WINSTED — The Department of Public Works barely got a break in four days of plowing roads during the first snowstorm of the season, according to Town Manager Robert Geiger.
Geiger spoke about the department’s work during the Board of Selectmen’s regular meeting on Monday, Dec. 21.
The snowstorm started on Wednesday, Dec. 16, eventually leaving more than a foot of snow around town.
“The [department’s employees] started work on Wednesday at 7 p.m. and worked for 20 and one-half hours straight, until 3:30 p.m. on Thursday,” Geiger said. “Then I had [Department Chairman Jim Rollins] send everyone home at 3:30 p.m. for 12 hours. They came back to work at 4 a.m. on Friday and worked for another 11 and a half hours until Friday at 3:30 p.m. Then they all came back on Friday at 11 p.m. and worked until Saturday at 6 a.m. These guys did a tremendous job.”
Geiger said the department is currently short on drivers and they had to clean 13 routes with 11 employees.

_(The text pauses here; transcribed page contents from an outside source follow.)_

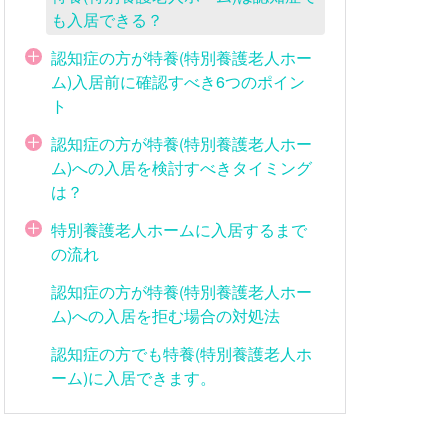
も入居できる？
認知症の方が特養(特別養護老人ホー
ム)入居前に確認すべき6つのポイン
ト
認知症の方が特養(特別養護老人ホー
ム)への入居を検討すべきタイミング
は？
特別養護老人ホームに入居するまで
の流れ
認知症の方が特養(特別養護老人ホー
ム)への入居を拒む場合の対処法
認知症の方でも特養(特別養護老人ホ
ーム)に入居できます。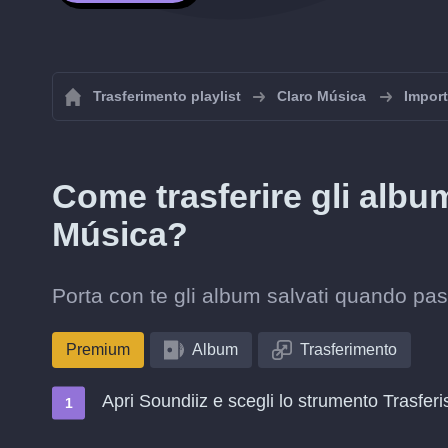
Trasferimento playlist
Claro Música
Import
Come trasferire gli alb
Música?
Porta con te gli album salvati quando p
Premium
Album
Trasferimento
Apri Soundiiz e scegli lo strumento Trasferi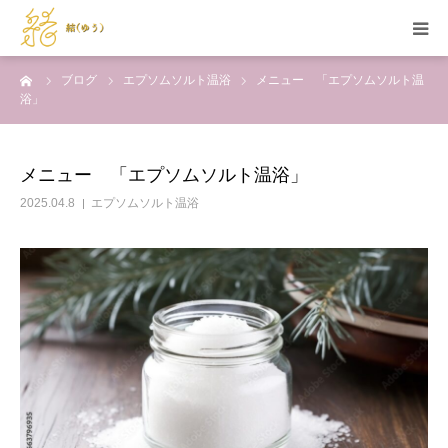
ーム
ブログ
エプソムソルト温浴
メニュー 「エプソムソルト温
HOME
浴」
当サロンの特徴
メニュー 「エプソムソルト温浴」
メニュー
2025.04.8
エプソムソルト温浴
セラピスト紹介
施術例
お問い合わせ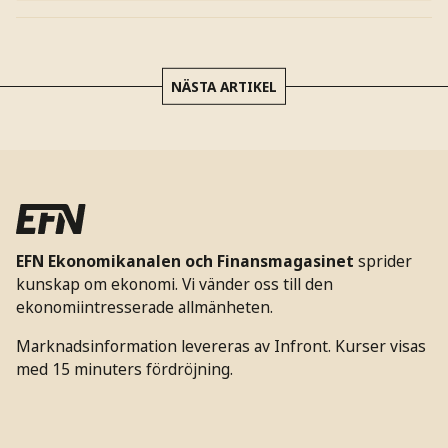
NÄSTA ARTIKEL
EFN Ekonomikanalen och Finansmagasinet
sprider
kunskap om ekonomi. Vi vänder oss till den
ekonomiintresserade allmänheten.
Marknadsinformation levereras av Infront. Kurser visas
med 15 minuters fördröjning.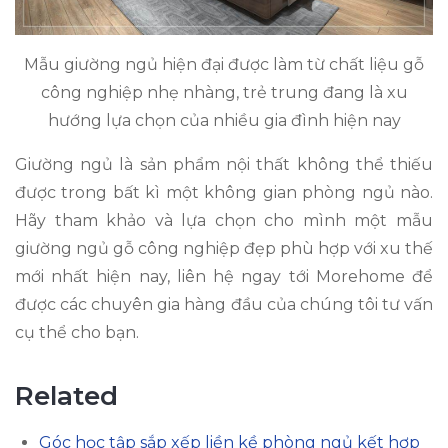
Mẫu giường ngủ hiện đại được làm từ chất liệu gỗ
công nghiệp nhẹ nhàng, trẻ trung đang là xu
hướng lựa chọn của nhiều gia đình hiện nay
Giường ngủ là sản phẩm nội thất không thể thiếu
được trong bất kì một không gian phòng ngủ nào.
Hãy tham khảo và lựa chọn cho mình một mẫu
giường ngủ gỗ công nghiệp đẹp phù hợp với xu thế
mới nhất hiện nay, liên hệ ngay tới Morehome để
được các chuyên gia hàng đầu của chúng tôi tư vấn
cụ thể cho bạn.
Related
Góc học tập sắp xếp liền kề phòng ngủ kết hợp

“We haven’t been able to fill the open positions through the Civil Service Commission yet, but we’re getting close,” Geiger said. “We did have one casualty: one of our drivers took down a light bulb in front of Mario’s Restaurant because they backed into it. I also think we did back into one car and did some slight damage to at the peak of the snowstorm. The storm was almost completely blinding.”
Geiger added that “very few” cars did not follow the town’s parking ban during the snowstorm.
In other business: Geiger reported that the town is still waiting on word from the state’s Bond Commission on funding the Hinsdale School project.
“I hope we’re getting close,” Geiger said. “We’re still waiting for the state. I don’t know if the state is finished with it yet in terms of their bond reviews.”
In September 2019 at a special referendum residents approved funding for the project: $17,425,000, with $6,959,925 in state grants to fund the project, which leaves the town to pay an estimated $10,465,075.
Finance Director Bruce Stratford reported to the board that property tax collections are currently at $13.7 million, which represents 57 percent of the fiscal 2020-2021 budget.
The town is currently at $12.7 million in expenditures, which represents 37 percent of the fiscal 2020-2021 budget.
Stratford said that, as of Nov. 30, the town has $13.3 million in cash in its general fund balance.
“We are very comfortable right now,” Stratford told the selectmen.
He added that work on the audit of fiscal 2019-2020 is wrapping up, but he did not say when work would be finished on it.